Scaling containers on Cycle is a straight forward process in two parts:
- Container Auto-Scaling
Scaled container instances will have an icon next to them showing they've been created from a scaling event. In the example below, containers instances are being stressed through api endpoints that cause either RAM or CPU usage, with thresholds set on both resources.
Container auto-scaling is a straightforward set of fields that outline what should happen during a scaling event.
Auto-scale Group.
This field is set to join a container to a configured auto-scale group.
Window.
The window field represents the baseline time-frame for making scaling decisions.
- minimum - 2m
- maximum - 30m
Example: 5m
A 5 minute window means that each time scaling is evaluated, it is evaluated against the average of the previous 5 minutes.
This also means its unlikely that any container will scale between its start time and the configured window time.
Network vs Resource Auto-Scaling
For network based auto-scaling, the minimum is 10 minutes.
Instances.
The instances section covers the minimums, maximums, change vectors, and TTL's.
| Field | Description |
|---|---|
| Min | The minimum number of instances this container should maintain at any given time. |
| Max | The maximum number of instances this container can have. A hard ceiling that doesn't lift with additional infrastructure. This is in addition to the initial instances. Example: If container is created with 2 instance and max is set to 10 then total max is 12. |
| Delta | The number of containers that should be created as a result of each scaling event. |
| Max Instances Per Server | The maximum number of instances that can be placed on any given qualifying server. This is a hard limit. |
| Minimum Time to Live | The minimum amount of time a scaled instance can exist before being subject to a scale down event. |
Thresholds.
Thresholds are the settings from which the scaling event decision is derived.
Example CPU Utilization 50%
If any instance of the container is, on average (defined by the average over the time of the window), using more than 50% of the alloted CPU available to it... A scaling event will occur.
CPU Threshold
CPU threshold is measured by utilization. Utilization is measured by taking current CPU limit / current CPU usage. A display of this value for each instance is shown on the individual instances' dashboard as a percentage.
RAM Threshold
RAM threshold is measured by actual usage of RAM. The threshold can be set based on the amount of RAM used, but the amount used when calculating the need for a scale event is still the average over the "window'd" period.
Network Requests
The network requests threshold is triggered when the total number of requests received by the instance exceeds the configured value, averaged over the window.
Network Throughput
The network throughput threshold is based on how much traffic is received (as measured in bits per second) over a given veth interface. There is a private checkbox that when checked will measure traffic over eth-priv, unchecked measures traffic over eth-pub.

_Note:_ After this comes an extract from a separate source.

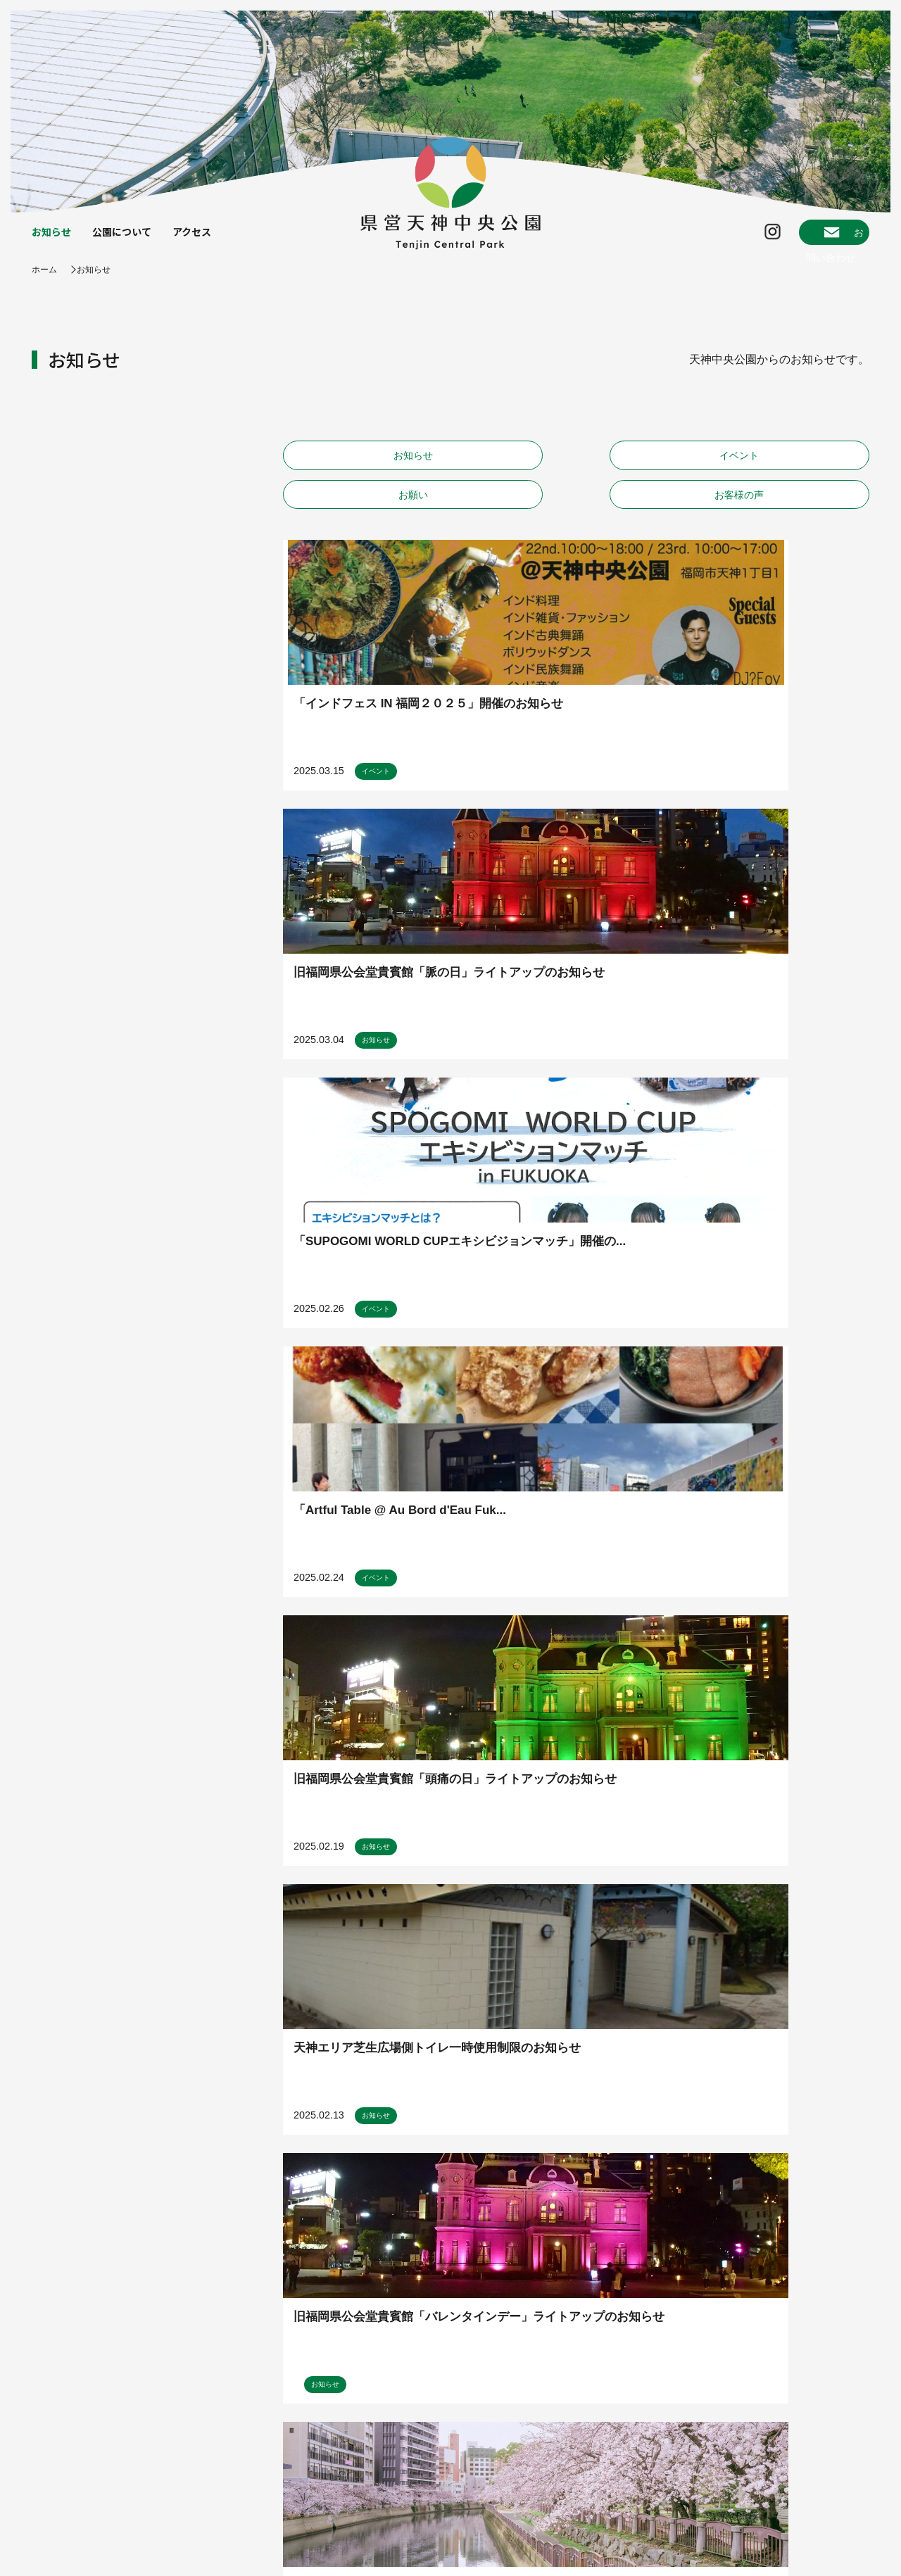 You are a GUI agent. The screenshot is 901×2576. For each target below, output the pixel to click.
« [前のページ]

Please note that all traffic coming from the load balancer to the instance will come to the container over eth-priv and all egress traffic from the container goes over eth-pub.
Network Connections
The network connections threshold is triggered when the total number of unique connections to the instance exceeds the configured value, averaged over the window.
Custom
For users that prefer maximum flexibility, the custom threshold is available. Using this threshold the user adds a webhook URL and the platform will make a GET request to that endpoint. To calculate the cadence of the request take the current auto-scaling window and divide it in half.
The platform expects a response from the request in the format:
{
"instances": 5
}Where 5 can be any integer and is used to determine how many instances the container should have.
Minimum TTL
With great power over the instances comes some responsibility. If the user responds to a webhook request with 10, and then 5 minutes later with 2 the containers that were created still have to live through their minimum TTL before being removed.
Custom Webhook Request Body
When constructing the web service that will handle the webhook the user can expect the following query data to be sent along with the request:
- hub_id
- cluster
- environment_id
- container_id
No telemetry data is sent with the webhook.